Wayfinding—or using literal and subliminal indicators in the built environment to aid in navigation—caters to the most basic, and I would argue best, of the human condition: people getting around on their own two feet. Walking has been shown to improve moods, it’s good for your health, and it’s the most sustainable form of transportation. Also, just as we’re seeing a return to dense, walkable urban centers like the cities of old (and the active transportation that goes with them), we’re seeing a surge in need for wayfinding systems that enhance and inform those journeys.

The Wonderful World of Wayfinding

In the world of wayfinding, Kevin Lynch is king. An urban planner practicing in the 1960s, Lynch created a system of analyzing people’s internal navigation systems in space. Through studying several North American cities and people’s mental maps of the built form, he discovered five key elements that were constant in our perception of urban space: nodes, edges, landmarks, paths, and districts.

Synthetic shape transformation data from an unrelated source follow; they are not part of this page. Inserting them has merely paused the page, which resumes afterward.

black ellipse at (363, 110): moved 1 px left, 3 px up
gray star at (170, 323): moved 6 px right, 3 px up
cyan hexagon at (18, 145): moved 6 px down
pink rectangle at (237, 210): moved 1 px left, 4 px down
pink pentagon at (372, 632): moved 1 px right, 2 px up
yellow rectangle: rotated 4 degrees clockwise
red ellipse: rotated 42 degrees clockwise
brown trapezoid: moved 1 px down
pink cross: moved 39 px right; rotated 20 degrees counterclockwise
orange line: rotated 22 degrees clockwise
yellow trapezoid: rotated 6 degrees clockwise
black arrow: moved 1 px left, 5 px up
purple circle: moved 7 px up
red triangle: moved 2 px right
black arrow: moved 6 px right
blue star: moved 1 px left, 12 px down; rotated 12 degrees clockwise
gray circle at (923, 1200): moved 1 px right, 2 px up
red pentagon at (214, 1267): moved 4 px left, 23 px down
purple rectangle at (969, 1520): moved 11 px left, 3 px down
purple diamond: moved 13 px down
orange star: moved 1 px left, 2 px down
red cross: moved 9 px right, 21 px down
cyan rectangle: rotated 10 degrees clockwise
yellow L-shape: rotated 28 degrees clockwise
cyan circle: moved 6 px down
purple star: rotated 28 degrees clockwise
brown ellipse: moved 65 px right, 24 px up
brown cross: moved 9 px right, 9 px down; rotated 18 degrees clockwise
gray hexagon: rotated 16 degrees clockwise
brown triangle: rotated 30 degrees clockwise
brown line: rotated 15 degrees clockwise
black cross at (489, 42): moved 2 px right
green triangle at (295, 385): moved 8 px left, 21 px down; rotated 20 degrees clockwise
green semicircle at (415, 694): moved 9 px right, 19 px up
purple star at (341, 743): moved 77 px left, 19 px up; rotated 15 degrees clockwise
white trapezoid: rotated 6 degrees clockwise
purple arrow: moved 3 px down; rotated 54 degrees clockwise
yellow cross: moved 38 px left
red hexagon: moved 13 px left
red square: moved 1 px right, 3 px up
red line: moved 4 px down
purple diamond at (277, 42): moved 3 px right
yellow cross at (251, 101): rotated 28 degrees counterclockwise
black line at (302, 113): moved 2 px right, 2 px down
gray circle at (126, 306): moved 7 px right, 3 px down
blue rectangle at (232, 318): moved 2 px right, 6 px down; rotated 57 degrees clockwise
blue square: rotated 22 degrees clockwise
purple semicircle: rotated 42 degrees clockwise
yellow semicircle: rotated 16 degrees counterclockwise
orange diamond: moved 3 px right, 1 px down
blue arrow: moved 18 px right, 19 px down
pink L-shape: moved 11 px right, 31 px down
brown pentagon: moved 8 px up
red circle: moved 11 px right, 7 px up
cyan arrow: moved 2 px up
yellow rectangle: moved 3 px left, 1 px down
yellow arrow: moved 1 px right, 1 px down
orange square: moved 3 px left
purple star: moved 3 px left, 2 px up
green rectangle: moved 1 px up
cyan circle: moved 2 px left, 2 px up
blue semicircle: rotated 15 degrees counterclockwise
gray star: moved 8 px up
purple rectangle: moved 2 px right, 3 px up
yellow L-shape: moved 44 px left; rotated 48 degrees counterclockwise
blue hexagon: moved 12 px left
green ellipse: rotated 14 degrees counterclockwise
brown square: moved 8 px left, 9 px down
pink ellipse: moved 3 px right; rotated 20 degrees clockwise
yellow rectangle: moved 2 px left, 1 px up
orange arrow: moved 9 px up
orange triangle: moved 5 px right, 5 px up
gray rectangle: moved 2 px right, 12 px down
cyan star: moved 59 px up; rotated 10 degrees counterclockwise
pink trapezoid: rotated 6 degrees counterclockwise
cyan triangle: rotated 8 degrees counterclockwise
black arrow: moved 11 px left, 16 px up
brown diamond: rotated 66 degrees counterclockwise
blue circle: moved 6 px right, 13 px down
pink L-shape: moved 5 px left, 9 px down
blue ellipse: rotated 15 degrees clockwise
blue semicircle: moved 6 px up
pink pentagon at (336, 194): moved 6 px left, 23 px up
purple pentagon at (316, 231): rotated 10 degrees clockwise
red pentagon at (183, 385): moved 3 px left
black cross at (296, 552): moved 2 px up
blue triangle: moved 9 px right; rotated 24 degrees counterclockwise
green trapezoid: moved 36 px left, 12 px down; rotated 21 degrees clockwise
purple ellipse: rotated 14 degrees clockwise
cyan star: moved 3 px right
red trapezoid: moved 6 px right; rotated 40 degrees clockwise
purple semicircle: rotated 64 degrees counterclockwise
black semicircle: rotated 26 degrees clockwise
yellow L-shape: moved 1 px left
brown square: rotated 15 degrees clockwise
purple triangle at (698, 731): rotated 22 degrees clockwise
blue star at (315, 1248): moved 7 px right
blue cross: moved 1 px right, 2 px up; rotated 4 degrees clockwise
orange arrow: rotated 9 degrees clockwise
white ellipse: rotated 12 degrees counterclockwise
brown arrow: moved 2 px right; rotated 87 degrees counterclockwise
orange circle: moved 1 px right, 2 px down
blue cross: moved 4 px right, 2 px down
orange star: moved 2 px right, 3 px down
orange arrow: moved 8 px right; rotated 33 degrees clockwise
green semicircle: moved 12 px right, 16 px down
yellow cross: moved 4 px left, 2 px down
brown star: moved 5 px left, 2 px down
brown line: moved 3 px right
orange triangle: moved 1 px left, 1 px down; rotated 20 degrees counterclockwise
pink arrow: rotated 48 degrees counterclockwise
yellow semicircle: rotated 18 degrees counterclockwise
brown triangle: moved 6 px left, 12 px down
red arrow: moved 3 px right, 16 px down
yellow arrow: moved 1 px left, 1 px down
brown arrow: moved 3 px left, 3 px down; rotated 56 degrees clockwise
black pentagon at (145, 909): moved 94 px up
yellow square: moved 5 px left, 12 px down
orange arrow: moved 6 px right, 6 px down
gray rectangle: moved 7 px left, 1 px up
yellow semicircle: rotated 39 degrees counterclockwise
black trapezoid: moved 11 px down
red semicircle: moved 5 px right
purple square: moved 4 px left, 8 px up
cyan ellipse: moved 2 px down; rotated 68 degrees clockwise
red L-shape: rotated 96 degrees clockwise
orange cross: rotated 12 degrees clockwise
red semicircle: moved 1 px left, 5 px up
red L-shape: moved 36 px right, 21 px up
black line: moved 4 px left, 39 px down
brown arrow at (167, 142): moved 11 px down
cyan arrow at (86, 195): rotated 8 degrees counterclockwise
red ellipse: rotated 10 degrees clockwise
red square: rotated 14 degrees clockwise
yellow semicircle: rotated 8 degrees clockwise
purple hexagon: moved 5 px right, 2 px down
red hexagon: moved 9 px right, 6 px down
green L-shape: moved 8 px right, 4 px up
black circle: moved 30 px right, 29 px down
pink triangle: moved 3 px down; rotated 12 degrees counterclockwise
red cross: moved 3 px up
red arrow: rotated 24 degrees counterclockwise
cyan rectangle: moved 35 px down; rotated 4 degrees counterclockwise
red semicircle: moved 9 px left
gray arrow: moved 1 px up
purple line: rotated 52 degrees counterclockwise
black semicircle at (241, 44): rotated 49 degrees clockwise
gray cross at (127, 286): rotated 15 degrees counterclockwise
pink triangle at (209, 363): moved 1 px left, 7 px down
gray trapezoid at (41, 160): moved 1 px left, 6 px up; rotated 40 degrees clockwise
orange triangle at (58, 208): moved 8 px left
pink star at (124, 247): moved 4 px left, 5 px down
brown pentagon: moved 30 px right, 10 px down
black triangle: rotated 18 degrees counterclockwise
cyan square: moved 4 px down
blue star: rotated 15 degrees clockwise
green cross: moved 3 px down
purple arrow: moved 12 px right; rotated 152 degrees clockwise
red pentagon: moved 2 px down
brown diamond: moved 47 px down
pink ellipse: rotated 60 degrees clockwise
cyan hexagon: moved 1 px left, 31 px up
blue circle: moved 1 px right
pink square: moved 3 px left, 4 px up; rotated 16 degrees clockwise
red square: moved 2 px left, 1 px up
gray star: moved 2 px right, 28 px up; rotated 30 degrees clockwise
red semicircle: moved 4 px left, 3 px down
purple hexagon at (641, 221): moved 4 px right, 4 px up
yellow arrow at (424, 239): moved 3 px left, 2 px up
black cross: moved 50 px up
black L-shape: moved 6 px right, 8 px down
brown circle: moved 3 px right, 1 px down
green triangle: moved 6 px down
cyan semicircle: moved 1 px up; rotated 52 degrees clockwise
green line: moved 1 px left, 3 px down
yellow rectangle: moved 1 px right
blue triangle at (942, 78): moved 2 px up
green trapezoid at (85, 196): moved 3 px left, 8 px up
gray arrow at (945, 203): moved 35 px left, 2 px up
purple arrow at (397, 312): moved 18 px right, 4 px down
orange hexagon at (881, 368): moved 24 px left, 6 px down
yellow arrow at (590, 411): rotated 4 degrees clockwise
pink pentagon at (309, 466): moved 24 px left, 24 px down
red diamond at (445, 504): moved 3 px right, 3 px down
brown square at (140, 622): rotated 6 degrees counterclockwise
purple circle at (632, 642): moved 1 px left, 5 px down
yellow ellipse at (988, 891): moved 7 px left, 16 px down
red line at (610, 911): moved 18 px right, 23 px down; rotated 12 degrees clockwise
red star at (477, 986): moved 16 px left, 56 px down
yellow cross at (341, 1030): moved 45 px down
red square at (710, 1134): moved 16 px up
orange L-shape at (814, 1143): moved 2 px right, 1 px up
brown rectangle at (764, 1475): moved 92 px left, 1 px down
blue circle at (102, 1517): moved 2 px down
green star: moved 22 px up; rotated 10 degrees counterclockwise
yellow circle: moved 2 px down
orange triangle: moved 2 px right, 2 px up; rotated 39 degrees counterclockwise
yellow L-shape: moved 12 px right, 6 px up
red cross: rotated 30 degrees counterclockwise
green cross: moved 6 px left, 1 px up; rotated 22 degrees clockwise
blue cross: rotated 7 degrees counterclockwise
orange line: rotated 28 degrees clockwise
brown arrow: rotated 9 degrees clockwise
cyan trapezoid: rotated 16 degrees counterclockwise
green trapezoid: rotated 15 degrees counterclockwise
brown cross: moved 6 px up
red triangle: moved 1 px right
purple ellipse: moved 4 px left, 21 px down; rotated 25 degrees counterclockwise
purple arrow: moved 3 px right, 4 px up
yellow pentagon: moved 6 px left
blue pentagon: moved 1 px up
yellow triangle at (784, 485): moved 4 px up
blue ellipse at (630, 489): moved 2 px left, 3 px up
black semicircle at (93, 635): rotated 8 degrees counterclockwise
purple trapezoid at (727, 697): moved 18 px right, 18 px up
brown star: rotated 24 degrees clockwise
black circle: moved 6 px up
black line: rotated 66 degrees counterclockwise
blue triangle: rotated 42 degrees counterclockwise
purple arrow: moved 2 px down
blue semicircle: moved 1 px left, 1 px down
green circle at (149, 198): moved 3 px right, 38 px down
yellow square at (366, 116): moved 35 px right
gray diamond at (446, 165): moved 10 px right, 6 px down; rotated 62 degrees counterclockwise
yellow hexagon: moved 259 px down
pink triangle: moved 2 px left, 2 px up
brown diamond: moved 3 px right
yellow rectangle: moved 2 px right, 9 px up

In wayfinding work today, researchers and designers continue to use these tools when working out the best places to put information products—the signs and signifiers of wayfinding—or what needs to be shown at a particular location. Putting ourselves in the pedestrian’s shoes is absolutely necessary to deliver what is called the “whole journey” concept: the right information, at the right time, in the right format.

In today’s 21st-century world of smartphones and mapping platforms, you would be excused for wondering why physical maps of city streets are even necessary anymore. What I love about wayfinding is that it’s so much more than just maps. It’s really about the democratic use of public space and adding to a larger concept known as “complete streets.”

Along with such complete street improvements as dedicated lanes for active transportation (buses, bikes), street trees, wider sidewalks, benches, cafe seating, and shortened (and safer) crosswalks, wayfinding fits nicely in the streetscape to encourage and aid you in exploring your city by foot. More than this, wayfinding is also a part of the subtle cues in the built environment. An overflowing trashcan, chalk on the sidewalk, burnt out street lamps, and “no loitering” signs—all of these have a near-subconscious impact on our reading of space. The many signs, advertisements, and even subliminal signals like those listed above make for a confusing urban soup of information to process. Having wayfinding present acts as a beacon and often eliminates clutter in the landscape by consolidating information, making it easier to navigate the city. Even if you’re relatively sure of your direction, double-checking the route on the nearest wayfinding sign is reassuring and gives you the confidence you need to keep on walking.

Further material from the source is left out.